Autore: Beatrisa Pucalev, Asset Management, Risk Senior Associate

Trading penny stocks is an attractive deal but also an extremely risky strategy.

Penny stocks trade for less than £1 on UK stock exchanges or less than $5 on US stock exchanges. The low share price means the stock is likely to be a highly speculative investment.

Investors are easily attracted to penny stocks given the opportunity to make huge percentage gains in a short period of time. As a matter of fact, penny stocks can be extremely volatile from day to day, enabling investors to literally double their money overnight.

The low share price and ability to reap massive gains in a short time is appealing on the surface but don’t be fooled! There are many dangers out there: firstly, these stocks are traded OTC thus there is often a lack of legitimate financial information; secondly penny stocks are illiquid, so it is hard to find a counterparty. However, the greatest danger of investing in penny stocks is the frequent occurrence of illegal “Pump and Dump” schemes.

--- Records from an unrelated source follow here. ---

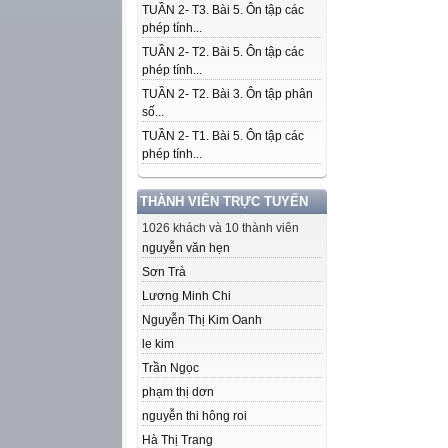
TUẦN 2- T3. Bài 5. Ôn tập các
phép tính...
TUẦN 2- T2. Bài 5. Ôn tập các
phép tính...
TUẦN 2- T2. Bài 3. Ôn tập phân
số...
TUẦN 2- T1. Bài 5. Ôn tập các
phép tính...
THÀNH VIÊN TRỰC TUYẾN
1026 khách và 10 thành viên
nguyễn văn hẹn
Sơn Trà
Lương Minh Chi
Nguyễn Thị Kim Oanh
le kim
Trần Ngọc
phạm thị dơn
nguyễn thi hông roi
Hà Thị Trang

A Pump and Dump occurs when an investor heavily promote a stock they are holding like “the next big thing,” along with hyped details of an upcoming news announcement that will “send the stock through the roof.” Think about The Wolf Of Wall Street movie and you got the right idea. Then after the stock price has risen the very same investor sells immediately and behind the hype walks away with a big gain. However, the unsuspecting investor who bought the promoted stock is now left holding a losing stock that has fallen in price due to this illegal act.

Cheap stocks are cheap for a reason!